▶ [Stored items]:
*** Begin section ***

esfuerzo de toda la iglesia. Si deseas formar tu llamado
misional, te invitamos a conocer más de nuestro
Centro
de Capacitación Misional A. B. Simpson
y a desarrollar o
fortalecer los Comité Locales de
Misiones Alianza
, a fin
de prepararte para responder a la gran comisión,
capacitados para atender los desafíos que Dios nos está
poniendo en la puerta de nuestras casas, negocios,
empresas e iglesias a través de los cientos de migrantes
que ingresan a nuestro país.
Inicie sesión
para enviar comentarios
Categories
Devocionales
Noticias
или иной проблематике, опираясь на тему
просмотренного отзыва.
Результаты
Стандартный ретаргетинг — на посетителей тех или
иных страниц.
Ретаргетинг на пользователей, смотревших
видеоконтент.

*** End section ***
*** Begin section ***

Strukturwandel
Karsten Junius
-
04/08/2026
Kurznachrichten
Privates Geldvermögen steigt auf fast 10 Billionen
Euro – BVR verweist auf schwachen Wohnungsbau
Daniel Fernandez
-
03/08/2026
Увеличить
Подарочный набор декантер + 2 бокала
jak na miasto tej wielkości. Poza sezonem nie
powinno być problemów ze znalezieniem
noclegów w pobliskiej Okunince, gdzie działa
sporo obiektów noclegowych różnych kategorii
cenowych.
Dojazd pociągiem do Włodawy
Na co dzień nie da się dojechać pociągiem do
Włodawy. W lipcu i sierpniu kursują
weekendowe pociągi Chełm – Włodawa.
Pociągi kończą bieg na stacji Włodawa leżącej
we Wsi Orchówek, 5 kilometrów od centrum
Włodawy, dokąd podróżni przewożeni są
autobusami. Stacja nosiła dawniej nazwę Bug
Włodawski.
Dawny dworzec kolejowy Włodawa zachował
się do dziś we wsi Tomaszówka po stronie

*** End section ***

▶ [Description of the task]:
There is a run of lines above from the one with "Стандартный ретаргетинг —" to the one with "видеоконтент."; print exactly that run, both ends included, and nothing else.

▶ [Solution]:
Стандартный ретаргетинг — на посетителей тех или
иных страниц.
Ретаргетинг на пользователей, смотревших
видеоконтент.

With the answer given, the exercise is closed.